**WORK INSTRUCTIONS:** Each record below must come back exactly as written; its pictures must not.

**INFORMATION PROVIDED:**
***
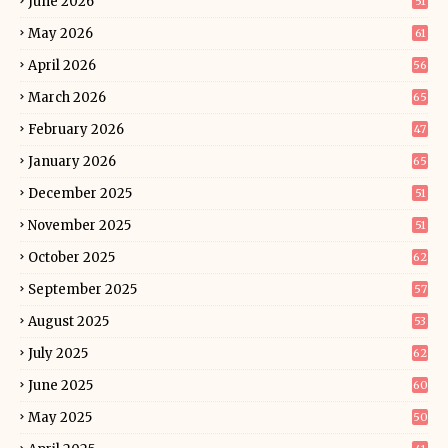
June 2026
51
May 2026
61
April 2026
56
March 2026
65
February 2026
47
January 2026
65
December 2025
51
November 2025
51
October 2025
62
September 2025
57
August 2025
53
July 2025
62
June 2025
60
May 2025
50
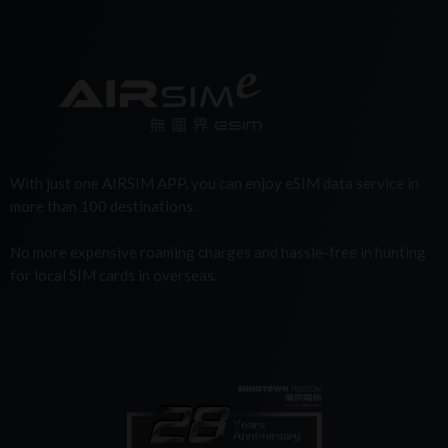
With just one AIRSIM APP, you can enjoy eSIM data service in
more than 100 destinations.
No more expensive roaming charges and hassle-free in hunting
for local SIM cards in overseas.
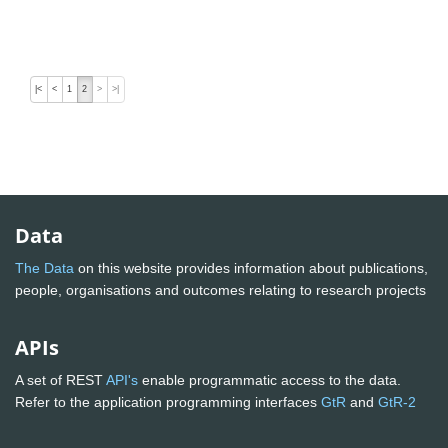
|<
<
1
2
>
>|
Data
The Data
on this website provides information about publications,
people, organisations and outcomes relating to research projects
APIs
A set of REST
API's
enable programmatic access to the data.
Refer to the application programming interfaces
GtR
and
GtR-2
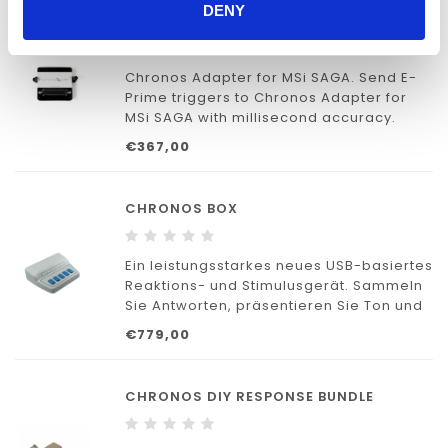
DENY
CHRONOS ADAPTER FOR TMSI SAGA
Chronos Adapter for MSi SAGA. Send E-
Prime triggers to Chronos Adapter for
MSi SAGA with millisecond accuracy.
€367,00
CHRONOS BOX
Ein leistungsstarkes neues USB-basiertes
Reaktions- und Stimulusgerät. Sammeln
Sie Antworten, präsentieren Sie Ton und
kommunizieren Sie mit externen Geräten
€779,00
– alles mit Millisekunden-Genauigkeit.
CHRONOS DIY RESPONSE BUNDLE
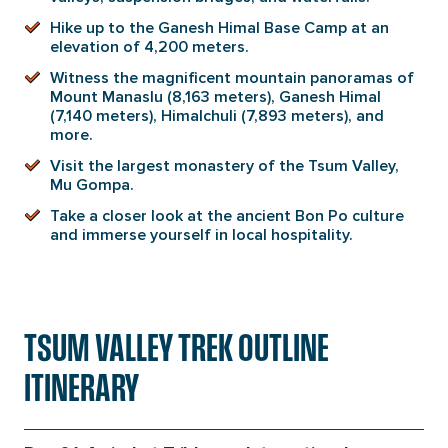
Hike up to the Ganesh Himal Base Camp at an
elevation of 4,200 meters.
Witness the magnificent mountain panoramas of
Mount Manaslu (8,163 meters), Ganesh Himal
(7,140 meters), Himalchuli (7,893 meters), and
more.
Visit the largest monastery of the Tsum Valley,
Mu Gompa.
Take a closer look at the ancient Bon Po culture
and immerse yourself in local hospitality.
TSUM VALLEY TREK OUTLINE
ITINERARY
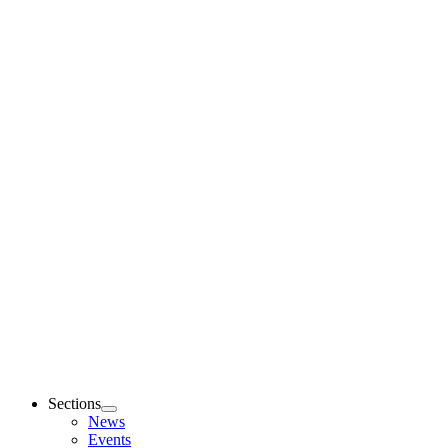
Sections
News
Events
***
**TASK SOLUTION:**
June 2026
51
May 2026
61
April 2026
56
March 2026
65
February 2026
47
January 2026
65
December 2025
51
November 2025
51
October 2025
62
September 2025
57
August 2025
53
July 2025
62
June 2025
60
May 2025
50
With just one AIRSIM APP, you can enjoy eSIM data service in
more than 100 destinations.
No more expensive roaming charges and hassle-free in hunting
for local SIM cards in overseas.
|<
<
1
2
>
>|
Data
The Data
on this website provides information about publications,
people, organisations and outcomes relating to research projects
APIs
A set of REST
API's
enable programmatic access to the data.
Refer to the application programming interfaces
GtR
and
GtR-2
DENY
CHRONOS ADAPTER FOR TMSI SAGA
Chronos Adapter for MSi SAGA. Send E-
Prime triggers to Chronos Adapter for
MSi SAGA with millisecond accuracy.
€367,00
CHRONOS BOX
Ein leistungsstarkes neues USB-basiertes
Reaktions- und Stimulusgerät. Sammeln
Sie Antworten, präsentieren Sie Ton und
kommunizieren Sie mit externen Geräten
€779,00
– alles mit Millisekunden-Genauigkeit.
CHRONOS DIY RESPONSE BUNDLE
Hike up to the Ganesh Himal Base Camp at an
elevation of 4,200 meters.
Witness the magnificent mountain panoramas of
Mount Manaslu (8,163 meters), Ganesh Himal
(7,140 meters), Himalchuli (7,893 meters), and
more.
Visit the largest monastery of the Tsum Valley,
Mu Gompa.
Take a closer look at the ancient Bon Po culture
and immerse yourself in local hospitality.
TSUM VALLEY TREK OUTLINE
ITINERARY
Sections
News
Events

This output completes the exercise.